ABOUT THIS TASK:
Write out the listing exactly, from its first line through the line holding "Persönliche Job-Angebote", but include none of the pictures.

GIVEN RECORDS:
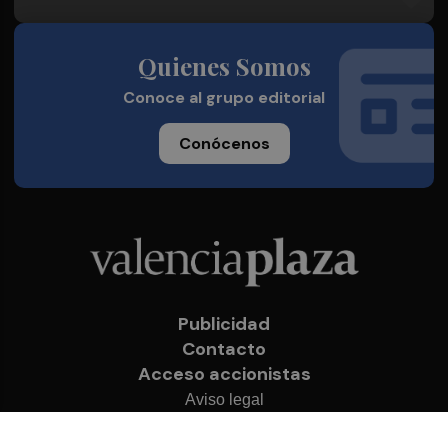
Quienes Somos
Conoce al grupo editorial
Conócenos
Publicidad
Contacto
Acceso accionistas
Aviso legal
Política de privacidad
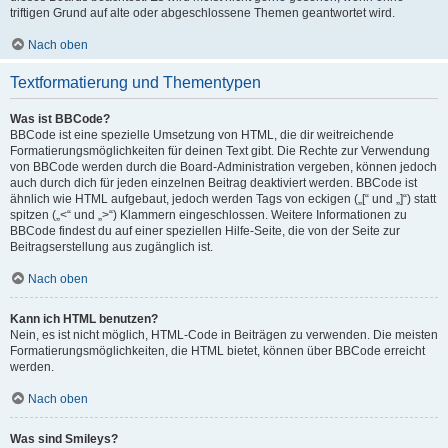
triftigen Grund auf alte oder abgeschlossene Themen geantwortet wird.
Nach oben
Textformatierung und Thementypen
Was ist BBCode?
BBCode ist eine spezielle Umsetzung von HTML, die dir weitreichende
Formatierungsmöglichkeiten für deinen Text gibt. Die Rechte zur Verwendung
von BBCode werden durch die Board-Administration vergeben, können jedoch
auch durch dich für jeden einzelnen Beitrag deaktiviert werden. BBCode ist
ähnlich wie HTML aufgebaut, jedoch werden Tags von eckigen („[“ und „]“) statt
spitzen („<“ und „>“) Klammern eingeschlossen. Weitere Informationen zu
BBCode findest du auf einer speziellen Hilfe-Seite, die von der Seite zur
Beitragserstellung aus zugänglich ist.
Nach oben
Kann ich HTML benutzen?
Nein, es ist nicht möglich, HTML-Code in Beiträgen zu verwenden. Die meisten
Formatierungsmöglichkeiten, die HTML bietet, können über BBCode erreicht
werden.
Nach oben
Was sind Smileys?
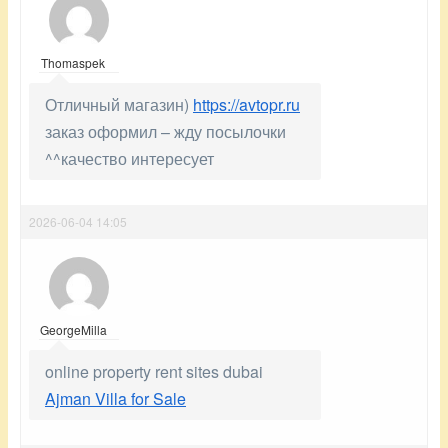
Thomaspek
Отличный магазин)
https://avtopr.ru
заказ оформил – жду посылочки
^^качество интересует
2026-06-04 14:05
GeorgeMilla
online property rent sites dubai
Ajman Villa for Sale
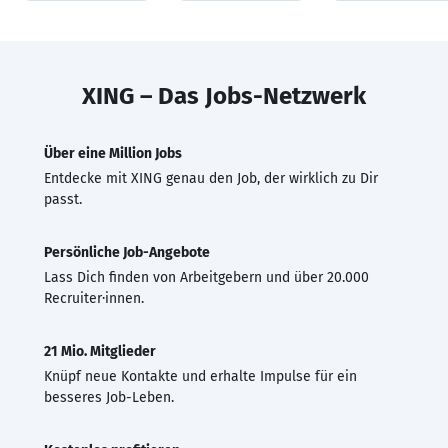
XING – Das Jobs-Netzwerk
Über eine Million Jobs
Entdecke mit XING genau den Job, der wirklich zu Dir
passt.
Persönliche Job-Angebote
Lass Dich finden von Arbeitgebern und über 20.000
Recruiter·innen.
21 Mio. Mitglieder
Knüpf neue Kontakte und erhalte Impulse für ein
besseres Job-Leben.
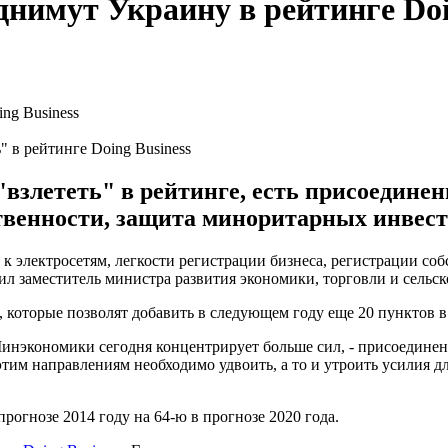
днимут Украину в рейтинге Doi
" в рейтинге Doing Business
"взлететь" в рейтинге, есть присоединен
ственности, защита миноритарных инвест
 электросетям, легкости регистрации бизнеса, регистрации со
вил заместитель министра развития экономики, торговли и сельск
, которые позволят добавить в следующем году еще 20 пунктов в 
нэкономики сегодня концентрирует больше сил, - присоединение
им направлениям необходимо удвоить, а то и утроить усилия дл
рогнозе 2014 году на 64-ю в прогнозе 2020 года.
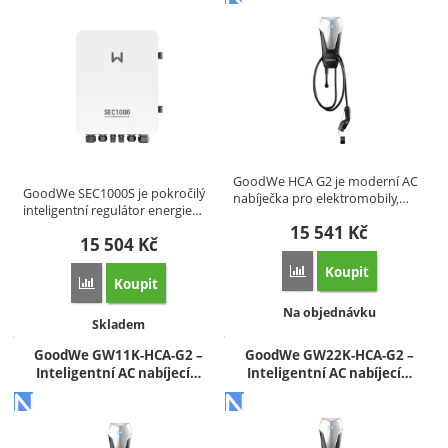
GoodWe HCA G2 je moderní AC
GoodWe SEC1000S je pokročilý
nabíječka pro elektromobily,…
inteligentní regulátor energie…
15 541
Kč
15 504
Kč
Koupit
Přidat 'GoodWe HCA G2 2
Koupit
Přidat 'GoodWe SEC1000S – Inteligentní regulátor energie p
Dostupnost:
Na objednávku
Dostupnost:
Skladem
GoodWe GW11K-HCA-G2 –
GoodWe GW22K-HCA-G2 –
Inteligentní AC nabíjecí…
Inteligentní AC nabíjecí…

RESPONSE BOX:
Quienes Somos
Conoce al grupo editorial
Conócenos
Publicidad
Contacto
Acceso accionistas
Aviso legal
Política de privacidad
triftigen Grund auf alte oder abgeschlossene Themen geantwortet wird.
Nach oben
Textformatierung und Thementypen
Was ist BBCode?
BBCode ist eine spezielle Umsetzung von HTML, die dir weitreichende
Formatierungsmöglichkeiten für deinen Text gibt. Die Rechte zur Verwendung
von BBCode werden durch die Board-Administration vergeben, können jedoch
auch durch dich für jeden einzelnen Beitrag deaktiviert werden. BBCode ist
ähnlich wie HTML aufgebaut, jedoch werden Tags von eckigen („[“ und „]“) statt
spitzen („<“ und „>“) Klammern eingeschlossen. Weitere Informationen zu
BBCode findest du auf einer speziellen Hilfe-Seite, die von der Seite zur
Beitragserstellung aus zugänglich ist.
Nach oben
Kann ich HTML benutzen?
Nein, es ist nicht möglich, HTML-Code in Beiträgen zu verwenden. Die meisten
Formatierungsmöglichkeiten, die HTML bietet, können über BBCode erreicht
werden.
Nach oben
Was sind Smileys?
Thomaspek
Отличный магазин)
https://avtopr.ru
заказ оформил – жду посылочки
^^качество интересует
2026-06-04 14:05
GeorgeMilla
online property rent sites dubai
Ajman Villa for Sale
XING – Das Jobs-Netzwerk
Über eine Million Jobs
Entdecke mit XING genau den Job, der wirklich zu Dir
passt.
Persönliche Job-Angebote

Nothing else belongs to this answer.